From: Peter Zijlstra <a.p.zijlstra@chello.nl>
To: mingo@elte.hu, linux-kernel@vger.kernel.org
Cc: paulus@samba.org, eranian@google.com, robert.richter@amd.com,
fweisbec@gmail.com, Masami Hiramatsu <mhiramat@redhat.com>,
Peter Zijlstra <a.p.zijlstra@chello.nl>
Subject: [RFC][PATCH 10/11] perf, x86: use LBR for PEBS IP+1 fixup
Date: Wed, 03 Mar 2010 17:39:46 +0100 [thread overview]
Message-ID: <20100303164306.602529559@chello.nl> (raw)
In-Reply-To: 20100303163936.906011640@chello.nl
[-- Attachment #1: perf-pebs-lbr.patch --]
[-- Type: text/plain, Size: 6648 bytes --]
PEBS always reports the IP+1, that is the instruction after the one
that got sampled, cure this by using the LBR to reliably rewind the
instruction stream.
CC: Masami Hiramatsu <mhiramat@redhat.com>
Signed-off-by: Peter Zijlstra <a.p.zijlstra@chello.nl>
---
arch/x86/kernel/cpu/perf_event.c | 70 ++++++++++++-------------
arch/x86/kernel/cpu/perf_event_intel.c | 4 -
arch/x86/kernel/cpu/perf_event_intel_ds.c | 81 +++++++++++++++++++++++++++++-
3 files changed, 116 insertions(+), 39 deletions(-)

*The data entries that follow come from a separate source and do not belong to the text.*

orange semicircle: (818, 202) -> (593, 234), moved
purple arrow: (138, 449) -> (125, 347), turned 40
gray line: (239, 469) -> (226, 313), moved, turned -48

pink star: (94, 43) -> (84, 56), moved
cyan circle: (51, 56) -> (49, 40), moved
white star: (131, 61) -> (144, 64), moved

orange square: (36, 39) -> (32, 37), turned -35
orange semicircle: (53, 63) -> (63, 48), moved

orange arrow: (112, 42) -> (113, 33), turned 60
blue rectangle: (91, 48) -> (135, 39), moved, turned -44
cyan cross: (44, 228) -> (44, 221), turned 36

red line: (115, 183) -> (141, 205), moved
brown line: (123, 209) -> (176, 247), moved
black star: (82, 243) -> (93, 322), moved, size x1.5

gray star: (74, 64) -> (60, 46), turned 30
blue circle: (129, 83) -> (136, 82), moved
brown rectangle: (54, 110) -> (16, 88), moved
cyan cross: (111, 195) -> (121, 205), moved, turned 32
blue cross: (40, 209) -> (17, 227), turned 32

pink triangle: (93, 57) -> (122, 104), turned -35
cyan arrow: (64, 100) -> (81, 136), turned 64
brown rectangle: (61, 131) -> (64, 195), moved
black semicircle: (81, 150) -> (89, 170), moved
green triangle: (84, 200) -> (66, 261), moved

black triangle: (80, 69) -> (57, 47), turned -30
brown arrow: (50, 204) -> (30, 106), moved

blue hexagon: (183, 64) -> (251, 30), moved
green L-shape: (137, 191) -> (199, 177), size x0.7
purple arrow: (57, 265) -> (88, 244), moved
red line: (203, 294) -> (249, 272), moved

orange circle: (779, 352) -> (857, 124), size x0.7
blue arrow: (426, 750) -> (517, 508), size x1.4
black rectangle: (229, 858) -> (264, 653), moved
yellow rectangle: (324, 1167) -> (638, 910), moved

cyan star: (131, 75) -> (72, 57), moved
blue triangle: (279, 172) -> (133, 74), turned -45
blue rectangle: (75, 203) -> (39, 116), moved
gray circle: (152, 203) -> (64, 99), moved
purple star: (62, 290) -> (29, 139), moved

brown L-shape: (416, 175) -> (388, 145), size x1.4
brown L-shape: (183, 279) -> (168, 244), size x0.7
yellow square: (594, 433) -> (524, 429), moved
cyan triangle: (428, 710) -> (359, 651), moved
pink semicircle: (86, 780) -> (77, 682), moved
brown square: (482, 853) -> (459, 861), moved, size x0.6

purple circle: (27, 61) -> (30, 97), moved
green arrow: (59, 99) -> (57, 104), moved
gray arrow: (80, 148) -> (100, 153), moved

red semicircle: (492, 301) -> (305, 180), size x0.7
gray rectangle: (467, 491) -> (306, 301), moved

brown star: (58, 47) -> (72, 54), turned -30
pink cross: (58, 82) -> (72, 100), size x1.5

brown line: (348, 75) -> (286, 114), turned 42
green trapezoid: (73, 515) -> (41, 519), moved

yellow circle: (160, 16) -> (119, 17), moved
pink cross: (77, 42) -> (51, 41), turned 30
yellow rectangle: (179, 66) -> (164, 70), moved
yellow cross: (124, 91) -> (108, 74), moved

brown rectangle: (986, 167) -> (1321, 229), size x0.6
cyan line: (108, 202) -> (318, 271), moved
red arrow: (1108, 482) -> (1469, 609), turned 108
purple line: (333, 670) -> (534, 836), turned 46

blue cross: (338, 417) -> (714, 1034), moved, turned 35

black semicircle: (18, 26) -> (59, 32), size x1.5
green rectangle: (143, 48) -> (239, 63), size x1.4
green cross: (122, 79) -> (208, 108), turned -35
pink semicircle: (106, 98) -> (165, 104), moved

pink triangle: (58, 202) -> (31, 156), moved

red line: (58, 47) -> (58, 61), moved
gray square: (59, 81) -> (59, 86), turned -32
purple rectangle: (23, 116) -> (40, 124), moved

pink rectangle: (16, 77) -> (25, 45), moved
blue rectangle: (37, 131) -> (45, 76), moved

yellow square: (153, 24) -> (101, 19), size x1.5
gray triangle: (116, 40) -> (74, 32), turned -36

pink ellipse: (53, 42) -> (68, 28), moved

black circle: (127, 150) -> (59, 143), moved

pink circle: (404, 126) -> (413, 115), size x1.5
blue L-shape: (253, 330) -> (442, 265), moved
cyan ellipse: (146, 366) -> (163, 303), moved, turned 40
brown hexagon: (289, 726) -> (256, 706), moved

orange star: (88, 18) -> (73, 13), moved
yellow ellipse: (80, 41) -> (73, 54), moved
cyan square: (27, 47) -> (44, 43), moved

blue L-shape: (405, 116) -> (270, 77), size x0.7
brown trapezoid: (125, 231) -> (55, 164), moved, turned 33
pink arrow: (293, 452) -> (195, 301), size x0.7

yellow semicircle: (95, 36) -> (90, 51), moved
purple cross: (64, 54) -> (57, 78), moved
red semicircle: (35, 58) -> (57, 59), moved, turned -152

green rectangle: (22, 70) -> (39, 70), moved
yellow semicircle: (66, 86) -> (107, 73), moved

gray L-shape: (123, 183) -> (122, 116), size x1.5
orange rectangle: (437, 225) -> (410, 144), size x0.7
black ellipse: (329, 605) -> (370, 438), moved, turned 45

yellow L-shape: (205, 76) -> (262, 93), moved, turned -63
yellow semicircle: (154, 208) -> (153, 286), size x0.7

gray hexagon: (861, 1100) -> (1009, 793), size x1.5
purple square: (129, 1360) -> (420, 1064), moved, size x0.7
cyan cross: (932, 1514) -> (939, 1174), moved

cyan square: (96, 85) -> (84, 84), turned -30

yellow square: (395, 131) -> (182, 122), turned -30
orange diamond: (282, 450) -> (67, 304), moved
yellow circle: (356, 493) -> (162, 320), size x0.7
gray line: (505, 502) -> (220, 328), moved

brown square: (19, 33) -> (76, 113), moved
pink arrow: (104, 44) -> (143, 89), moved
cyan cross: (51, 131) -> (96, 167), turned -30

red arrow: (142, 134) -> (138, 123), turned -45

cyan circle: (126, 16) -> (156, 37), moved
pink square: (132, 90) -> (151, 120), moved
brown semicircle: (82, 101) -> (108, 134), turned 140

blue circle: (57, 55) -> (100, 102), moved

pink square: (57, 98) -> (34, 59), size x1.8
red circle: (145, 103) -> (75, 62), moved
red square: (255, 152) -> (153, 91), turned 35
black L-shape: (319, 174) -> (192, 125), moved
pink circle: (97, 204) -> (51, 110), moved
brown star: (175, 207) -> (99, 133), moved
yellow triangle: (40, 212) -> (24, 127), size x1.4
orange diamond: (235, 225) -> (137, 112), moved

Index: linux-2.6/arch/x86/kernel/cpu/perf_event.c
===================================================================
--- linux-2.6.orig/arch/x86/kernel/cpu/perf_event.c
+++ linux-2.6/arch/x86/kernel/cpu/perf_event.c
@@ -29,6 +29,41 @@
#include <asm/stacktrace.h>
#include <asm/nmi.h>
+/*
+ * best effort, GUP based copy_from_user() that assumes IRQ or NMI context
+ */
+static unsigned long
+copy_from_user_nmi(void *to, const void __user *from, unsigned long n)
+{
+ unsigned long offset, addr = (unsigned long)from;
+ int type = in_nmi() ? KM_NMI : KM_IRQ0;
+ unsigned long size, len = 0;
+ struct page *page;
+ void *map;
+ int ret;
+
+ do {
+ ret = __get_user_pages_fast(addr, 1, 0, &page);
+ if (!ret)
+ break;
+
+ offset = addr & (PAGE_SIZE - 1);
+ size = min(PAGE_SIZE - offset, n - len);
+
+ map = kmap_atomic(page, type);
+ memcpy(to, map+offset, size);
+ kunmap_atomic(map, type);
+ put_page(page);
+
+ len += size;
+ to += size;
+ addr += size;
+
+ } while (len < n);
+
+ return len;
+}
+
static u64 perf_event_mask __read_mostly;
struct event_constraint {
@@ -1516,41 +1551,6 @@ perf_callchain_kernel(struct pt_regs *re
dump_trace(NULL, regs, NULL, regs->bp, &backtrace_ops, entry);
}
-/*
- * best effort, GUP based copy_from_user() that assumes IRQ or NMI context
- */
-static unsigned long
-copy_from_user_nmi(void *to, const void __user *from, unsigned long n)
-{
- unsigned long offset, addr = (unsigned long)from;
- int type = in_nmi() ? KM_NMI : KM_IRQ0;
- unsigned long size, len = 0;
- struct page *page;
- void *map;
- int ret;
-
- do {
- ret = __get_user_pages_fast(addr, 1, 0, &page);
- if (!ret)
- break;
-
- offset = addr & (PAGE_SIZE - 1);
- size = min(PAGE_SIZE - offset, n - len);
-
- map = kmap_atomic(page, type);
- memcpy(to, map+offset, size);
- kunmap_atomic(map, type);
- put_page(page);
-
- len += size;
- to += size;
- addr += size;
-
- } while (len < n);
-
- return len;
-}
-
static int copy_stack_frame(const void __user *fp, struct stack_frame *frame)
{
unsigned long bytes;
Index: linux-2.6/arch/x86/kernel/cpu/perf_event_intel.c
===================================================================
--- linux-2.6.orig/arch/x86/kernel/cpu/perf_event_intel.c
+++ linux-2.6/arch/x86/kernel/cpu/perf_event_intel.c
@@ -547,7 +547,7 @@ static void intel_pmu_disable_event(stru
x86_pmu_disable_event(event);
if (unlikely(event->attr.precise))
- intel_pmu_pebs_disable(hwc);
+ intel_pmu_pebs_disable(event);
if (event->attr.sample_type & PERF_SAMPLE_BRANCH_STACK)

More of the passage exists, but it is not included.